We’ve dramatically improved our infrastructure efficiency over the past year. This means it’s more affordable for us to host our massive dataset, and we want to pass these savings on to our customers.

Datastreamer can now offer amazing cost savings on data feeds for both search and firehose APIs. Some customers can expect to save 5-10x depending on how much data they are buying. If you’re paying too much for your existing data provider, then now is a great time to talk to us!


Partner Program

The social media analysis industry is dominated by a few big players but this absence of competition is not healthy for our industry

These large players have invested heavily building out massive big data platforms, and can spend in excess of $150k per month to first purchase the data and then possibly another $150k or more for the cloud infrastructure required to store the data.

Datastreamer changes this by allowing social media marketing firms raw access to our Elasticsearch cluster. We do this by giving them direct access to aggregations, filters, and other advanced Elasticsearch features which, provides for a very advanced analytics platform.

This direct access provides our clients with features like custom reach, engagement computation by gender, location, sentiment, etc. However, the key point here is that now you can access 10x more data than previously and at the same cost.

Doubled Online Capacity and Six Month Archives

We’ve more than doubled our online capacity in terms of memory and storage. Datastreamer now hosts sixty (60) days of content online on ultra-fast SSDs.

We’ve also brought online extended archives and have content available going back to January 2016 and will be keep archives moving forward.

Gender and sentiment

We’ve expanded our augmentations to support gender and sentiment analysis.

These are available to search over but also supported in aggregations which enable monitoring and analytics over the entire corpus of content.


We’ve also brought online “categories” for mainstream news and weblogs based on reddit “subreddits” with our machine learning classifiers built from the text in these articles.

Datastreamer currently has categories for business, entertainment, health, politics, science, sports, and technology. We can add new / custom categories if needed.

All Queries Executed in Less Than 500ms

We’ve spent a massive amount of time optimizing every aspect of our search stack to make it blazingly fast.
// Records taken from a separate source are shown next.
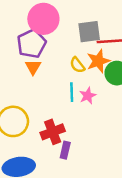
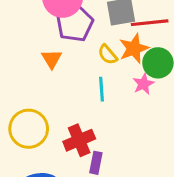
purple pentagon: (32, 44) -> (75, 23), moved
pink star: (88, 96) -> (143, 84), moved

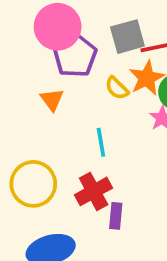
cyan line: (102, 89) -> (101, 142), moved

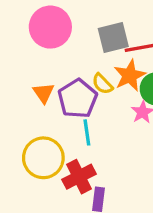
purple pentagon: (75, 56) -> (78, 99), moved
yellow circle: (33, 184) -> (43, 158), moved

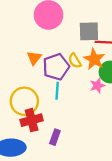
orange star: (130, 75) -> (94, 59), turned -30
red cross: (79, 177) -> (32, 120), moved

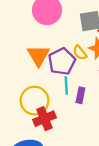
orange triangle: (34, 58) -> (38, 55), size x1.5
purple rectangle: (55, 137) -> (80, 95), moved

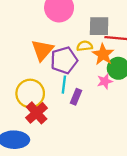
yellow semicircle: (80, 53) -> (85, 46), moved, turned 112
red cross: (44, 119) -> (37, 113), turned -30

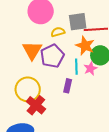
yellow semicircle: (85, 46) -> (58, 32), moved
cyan line: (64, 85) -> (76, 67), moved

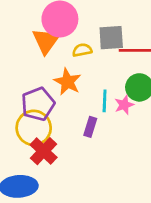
orange star: (85, 46) -> (68, 82), moved
orange triangle: (32, 50) -> (46, 41), moved
purple pentagon: (52, 56) -> (38, 104), moved

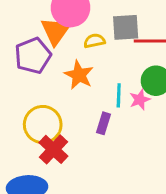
purple pentagon: (38, 104) -> (33, 56), moved

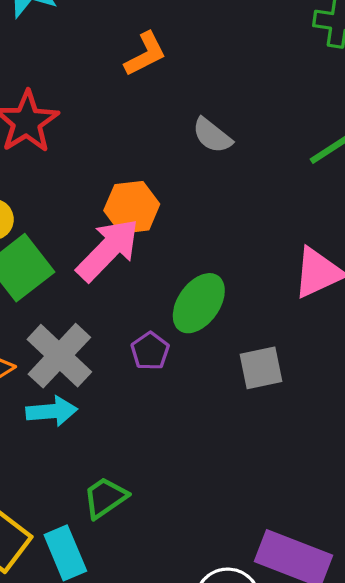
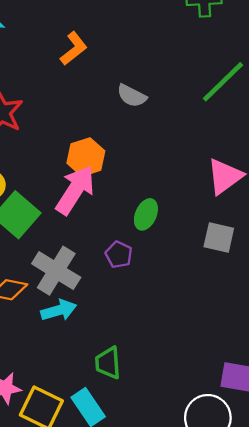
green ellipse: (199, 303) -> (146, 214), size x0.7
gray square: (261, 368) -> (219, 237), moved, turned 36
green trapezoid: (105, 498) -> (108, 363), turned -48

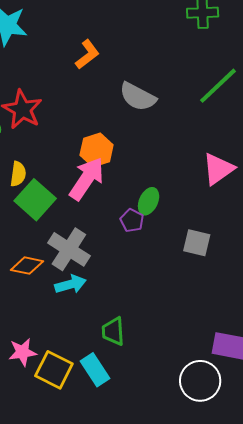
gray semicircle: (132, 96) -> (138, 97), size x1.4
gray square: (219, 237) -> (197, 243), moved
purple pentagon: (119, 255) -> (132, 221), moved

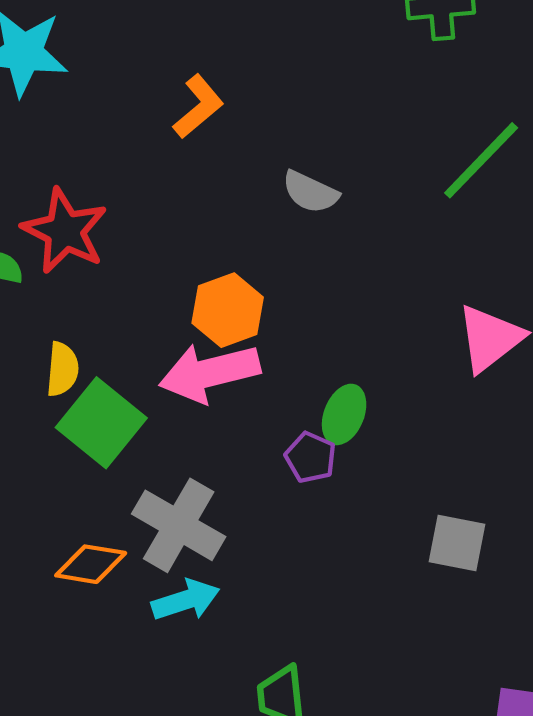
gray semicircle: (138, 97) -> (310, 192), size x0.7
pink arrow: (87, 179) -> (210, 373), turned -135
gray square: (197, 243) -> (457, 543), moved

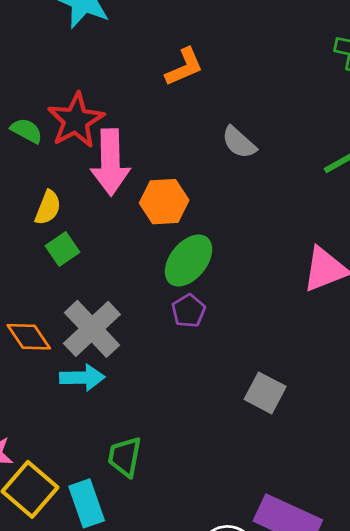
pink arrow: (210, 373) -> (110, 162), moved, turned -94
green ellipse: (344, 414) -> (189, 260), moved, size x1.4
green square: (101, 423) -> (62, 249), size x0.6
orange diamond: (91, 564) -> (29, 337), turned 30

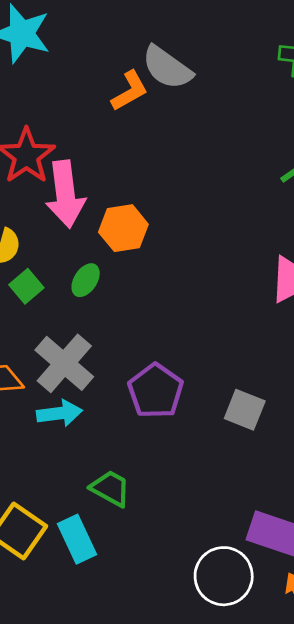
gray semicircle: (239, 142) -> (167, 68), moved, size x1.4
green ellipse: (189, 260) -> (86, 280), moved, size x0.6
purple pentagon: (189, 311) -> (156, 391), moved, size x1.6
green trapezoid: (125, 457) -> (110, 488), turned 114

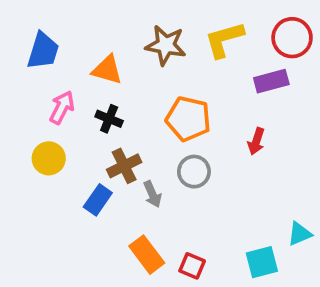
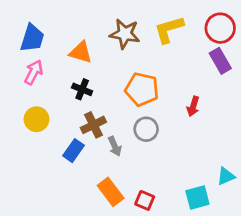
purple rectangle: (271, 81) -> (220, 61), moved, turned 75
pink arrow: (62, 107) -> (34, 72), moved

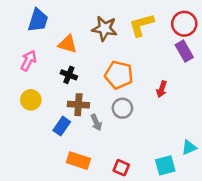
blue trapezoid: (32, 38) -> (38, 20), moved
brown cross: (93, 125) -> (78, 105), turned 30
orange rectangle: (111, 192) -> (78, 161), moved, turned -35

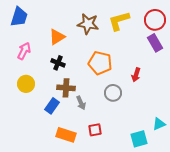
blue trapezoid: (38, 20) -> (19, 17), moved
orange triangle: (68, 44) -> (57, 37), turned -48
gray circle: (122, 108) -> (113, 93), moved
red square: (121, 168) -> (95, 130), moved, turned -32

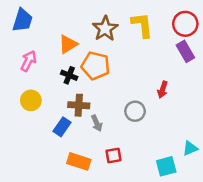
yellow L-shape: (119, 21) -> (142, 25), turned 100
brown star: (88, 24) -> (105, 29), turned 30
orange pentagon: (100, 63) -> (96, 66), moved

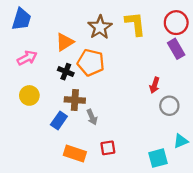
pink arrow: (28, 61) -> (27, 58), turned 36
gray circle: (135, 111) -> (169, 106), moved

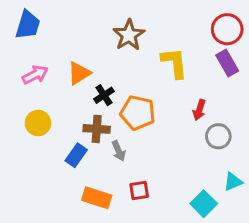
yellow L-shape: (135, 24) -> (174, 63), moved
orange triangle: (65, 42) -> (79, 73), moved
orange pentagon: (91, 62) -> (138, 113), moved
black cross: (66, 72) -> (104, 95), moved, turned 35
cyan square: (158, 158) -> (204, 204), turned -30

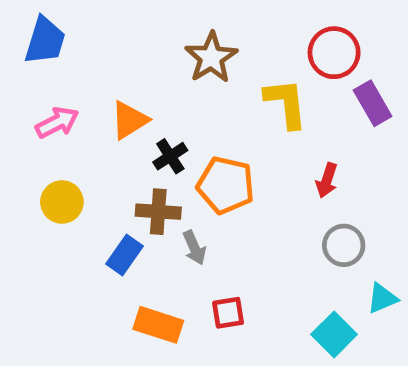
red circle: (227, 29) -> (334, 53), moved
gray circle: (218, 136) -> (344, 245), moved

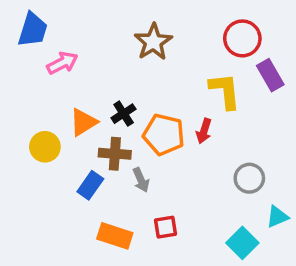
yellow L-shape: (286, 103) -> (225, 91), moved
orange triangle: (129, 120) -> (83, 122), moved
pink arrow: (57, 123) -> (62, 63), moved
red arrow: (327, 180) -> (204, 131), moved

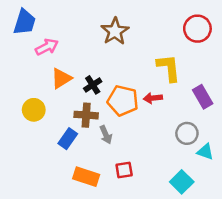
red circle: (242, 38) -> (197, 29), moved
purple rectangle: (270, 75) -> (203, 97), moved
orange triangle: (83, 122) -> (61, 78), moved
red arrow: (204, 131) -> (153, 98), turned 66
cyan triangle: (277, 217) -> (205, 152), moved, turned 42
Now all queries execute in less than 500ms.

Latest Elasticsearch and Kibana

One of the great things about Datastreamer is that we provide our customers with the raw Elasticsearch API as well as Kibana access for querying elasticsearch visually and interactively.

Firehose via Search

We find that some of our customers want more of a hybrid search/firehose API. They want a LOT of data but their queries are more along the lines of search requests. Datastreamer now supports this in 6.0 as you can page through time ranges re-executing queries as new documents arrive.

More International Content

We’ve bought online more international content, including European languages but we’re now adding additional asian languages including more Japanese and Chinese content.

Custom Reach/Engagement Calculation

Since Datastreamer support aggregations and Elasticsearch supports ranking via functions we can support computing reach/engagement by aggregation of location, gender, or sentiment.

Summary Text

Some posts are too long to display and what you really want is summary text to include with the article. Datastreamer now supports this and try to compute 200-400 characters of summary text along with the news article.

Real-Time Updates (follower counts, shares, comments, likes, etc)

We’ve extended our support for metadata fields, including adding follower counts, shares, comments, likes, etc

These are all updated on the fly and clients can also sort over these fields and compute custom ranking based on content values.

Near duplicate detection

Documents on the web aren’t just published at one URL. For example, Reuters, the Associated Press, and mainstream media sites only exacerbate the problem by publishing the same content under different URLs - often on completely unrelated websites.

Other data providers will leave you to handle this problem on your own. Datastreamer provides integrated “near duplicate” detection. We give you the first instance of the document Datastreamer found in the cluster as well as all documents which are duplicates.

Better images and video

Datastreamer also extracts video and images on posts including all the metadata to properly embed them into your application.